Despite starting a good 45 minutes after its scheduled time, Miliyah Kato’s performance, her first ever in Seattle, wound up being one of the best things I experienced all con. After an extensive pre-show mini-documentary played showing all of Miliyah Kato’s many successes over the years, Miliyah’s DJ entered alone from stage left amid a bloom of fuchsia light and swirling sky blue spotlights and got the standing room crowd amped up with a very brief DJ set, complete with impressive speedy turntable scratching. With one final room-filling hall kick, Miliyah and her four backup dancers entered to endless cheering and a sky full of glow-sticks as the revered pop singer ran through a good portion of her most popular tracks, both among fans and on the Oricon charts, as well as a couple covers, one of Utada Hikaru and another from the My Neighbor Totoro soundtrack. I was immediately taken by Kato’s voice, which had the range and soulful vigor of the best R&B and pop singers of the 90’s and 2000’s, but musically her songs felt indebted to everything from sample-heavy Shibuya-kei music to modern EDM/pop crossover music, as well as the sort of dramatic, soaring Japanese pop music that Kato herself helped make a staple in the world of Japanese music.

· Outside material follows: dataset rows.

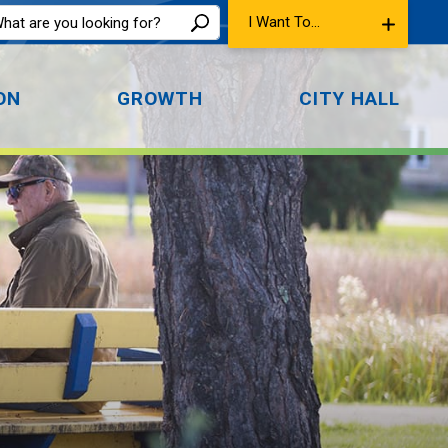
I Want To...
ON
GROWTH
CITY HALL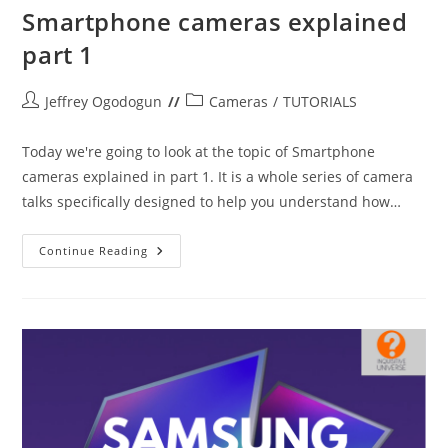
Smartphone cameras explained
part 1
Post
Post
Jeffrey Ogodogun
Cameras
/
TUTORIALS
author:
category:
Today we're going to look at the topic of Smartphone
cameras explained in part 1. It is a whole series of camera
talks specifically designed to help you understand how…
Smartphone
Continue Reading
Cameras
Explained
Part
1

More so in 2017 than any other year in the convention’s past, the ever-shifting tides in anime culture were extremely prevalent, with most anime series I remember being the shit back in my first few years in attendance being either gone entirely or just a minor footnote among the most cosplayed and most represented series. In the first couple cons I attended, it was impossible to go more than a couple minutes without seeing at least five Death NoteLucky StarD. Gray Man, or The Melancholy of Haruhi Suzumiya cosplays, but nowadays you would usually only be reminded that these more legacy anime series existed when you’d maybe see one person cosplaying a popular character or wearing a T-shirt, and even early-2010’s favorites that’ll never go away like Soul Eater and Ouran High School Host Club didn’t feel nearly as prevalent as you’d think given previous installments. While some that have been going to the con for years and years may feel old coming to the con and seeing old favorites become the classic rock of anime, the overwhelming presence of fresh, exciting new series like Re:ZeroNoragami and especially Yuri!! On Ice (the most popular anime at this year’s con, bar none) isn’t exactly an unfortunate trade-off.

Wheel of Fortune

Any attendee will tell you that Sakura-Con isn’t a flawlessly-executed convention, but there’s an earnestness and inviting love in the air that makes it impossible to walk away with more bad memories than good. No matter how hardcore invested in the anime community you are, or how many expensive figurines of your favorite anime girls you happen to have in your room, Sakura-Con has a little something for everyone, and its friendliness encourages not only getting out of the house and supporting a community you consider yourself within, but also socializing and meeting other people whom are just as into your very specific hobbies as you. While its main focus may be more niche than, say, Emerald City Comicon, Sakura-Con is a place where you’ll feel welcome no matter what, and it’s only when your sad, but bittersweet Sunday at the con ends and you find yourself already ready to pull the trigger on an early pass for next year’s con that you truly find out why Sakura-Con has the hagiographic reputation that it does.